J.O.: Als we elkaar kunnen helpen, doen we dat!
M.A.: In het begin voelde ik me geen deel van een gemeenschap hier, ondertussen wel, maar dat vraagt veel tijd.
G.V.: In de parochie kenden we elkaar vroeger ook allemaal.
J.O.: Je zat altijd bij dezelfde mensen, je zag dezelfde gezichten. Ik ga morgen naar een bijeenkomst van Ziekenzorg [nvdr: Samana], en daar zit ik terug bij mijn vriendinnen! Vroeger ben ik ook nog de communie gaan dragen bij zieken thuis. Zo leer je mensen kennen. Het is belangrijk dat er dingen georganiseerd worden om mensen samen te brengen.

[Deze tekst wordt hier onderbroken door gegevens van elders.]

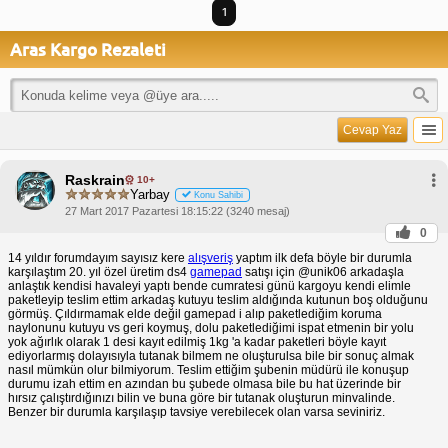
1
Aras Kargo Rezaleti
Cevap Yaz
Raskrain
10+
Yarbay
Konu Sahibi
27 Mart 2017 Pazartesi 18:15:22 (3240 mesaj)
0
14 yıldır forumdayım sayısız kere
alışveriş
yaptım ilk defa böyle bir durumla
karşılaştım 20. yıl özel üretim ds4
gamepad
satışı için @unik06 arkadaşla
anlaştık kendisi havaleyi yaptı bende cumratesi günü kargoyu kendi elimle
paketleyip teslim ettim arkadaş kutuyu teslim aldığında kutunun boş olduğunu
görmüş. Çıldırmamak elde değil gamepad i alıp paketlediğim koruma
naylonunu kutuyu vs geri koymuş, dolu paketlediğimi ispat etmenin bir yolu
yok ağırlık olarak 1 desi kayıt edilmiş 1kg 'a kadar paketleri böyle kayıt
ediyorlarmış dolayısıyla tutanak bilmem ne oluşturulsa bile bir sonuç almak
nasıl mümkün olur bilmiyorum. Teslim ettiğim şubenin müdürü ile konuşup
durumu izah ettim en azından bu şubede olmasa bile bu hat üzerinde bir
hırsız çalıştırdığınızı bilin ve buna göre bir tutanak oluşturun minvalinde.
Benzer bir durumla karşılaşıp tavsiye verebilecek olan varsa seviniriz.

M.A.: Waarom bestaan de verenigingen? Om de mensen samen te brengen! Kijk maar naar de brancardiers van Lourdes, dat is een hechte groep, ik krijg nog steeds telefoontjes o.a. van iemand die ondertussen 93 jaar is, om te weten hoe het met mij gaat.
Die blijvende verbondenheid, dàt is belangrijk!
Van harte dank voor jullie mooie, gelovige getuigenis en het boeiende gesprek!